Earlier this year Mother Jones did a feature on the nuclear option. It's worth checking out, indeed as other reporting on the subject Mother Jones has published. For the thirtieth anniversary of mass arrest at the Seabrook, NH Anti-Nuclear protest, Mother Jones put a a photo essay of the protests. There are stories about nuclear power generation we ought to tell, if for no other reason than to disabuse ourselves of the notion that nuclear is a simple solution. The story of Vermont Yankee reveals the challenges of both "too big to fail" and what a couple of decades of deregulation has wrought. Earlier in the year journalist Christian Parenti questions What Nuclear Renaissance?

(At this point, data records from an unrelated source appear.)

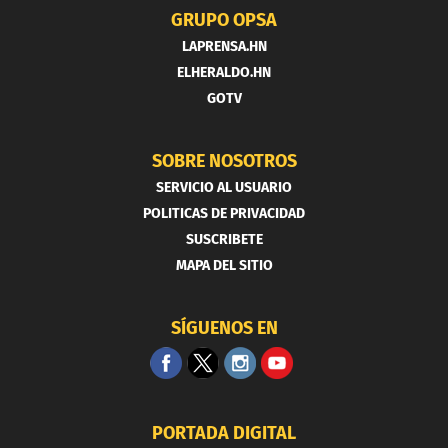
GRUPO OPSA
LAPRENSA.HN
ELHERALDO.HN
GOTV
SOBRE NOSOTROS
SERVICIO AL USUARIO
POLITICAS DE PRIVACIDAD
SUSCRIBETE
MAPA DEL SITIO
SÍGUENOS EN
PORTADA DIGITAL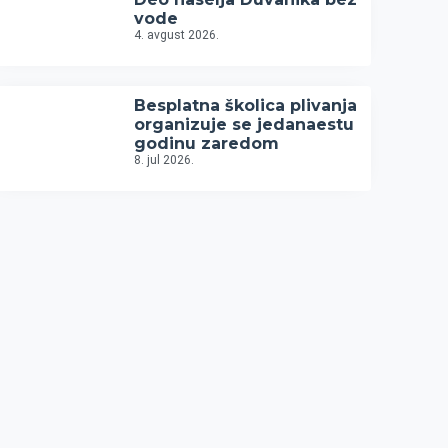
vode
4. avgust 2026.
Besplatna školica plivanja
organizuje se jedanaestu
godinu zaredom
8. jul 2026.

Nuclear power is a long story and not one that's easily taken in.

Joe Klein of Time magazine reports:
As Obama told me in our interview, a government-propelled transition to an alternative-energy economy will be his most important initiative. Translated into Washington terms, this means a massive infrastructure and stimulus package — in the neighborhood of $300 billion, according to the current speculation. There is a back-to-the-future quality to this: it's what used to be derided as big-spending liberalism. The Beltway consensus is that the economic crisis makes it necessary now. But public cynicism about government requires that the next President builds accountability into his spending programs. That's why the Infrastructure Bank that Obama proposed during the campaign may be crucial: it would create a bipartisan board of five governors who would judge and approve all major projects.
My memory isn't so reliable, but I think that I attended Bob Marley's last concert. I can't remember the date, whether it was in 1979 or 1980. According to the Wikipedia article on Bob Marley his his final concert at the Stanley Theater in Pittsburgh, Pennsylvania on September 23, 1980. I definitely saw him at that venue. Some local memory was that the concert at the Stanley was in 1979 and his last concert was at the Mellon Arena. I don't know who's right. But I do remember quite clearly, and with emotion, hearing Marley perform Redemption Song. I can't but be filled with emotion when I hear this song even today. But I've always been puzzled by the line: "Have no fear for atomic energy/because none of us can stop the time." Puzzling as that line is "Old pirates yes they rob I" couldn't be more clear.

We must engage in a genuine way with the very real problems we face today. There's no "magic bullet" that will solve our energy and climate dilemma. Bob Marley quotes Marcus Garvey's words some forty years prior to penning his Redemption Song: "None but ourselves can free our minds." That's a great responsibility. Marley surely had twisted hair, and perhaps more than any other artist of the 20th Century reminded us that our stories, our past, has great lessons for us going forward. He entreats us:
Won't you help to sing, these songs of freedom

Cause all I ever had, redemption songs

Redemption songs, redemption songs
Sing out sisters and brothers! We got lots of work to do and the work needs every one of us.

Update: Per Pingting the lyric of Redemption Song is correctly:
Wo! have no fear for atomic energy,
cause none of them-a can-a stop-a the time.
I really like Pingting's take on they meaning of the lyric too.

1 comment:

Pingting said...

the line is:
none of them can stop the time.

Have no fear for atomic energy/because none of them can stop the time.

I've always taken it to mean that the soul is timeless~
consciousness transcends time, it can not be destroyed.

Ja Jah sit upon his rainbow throne in the sky!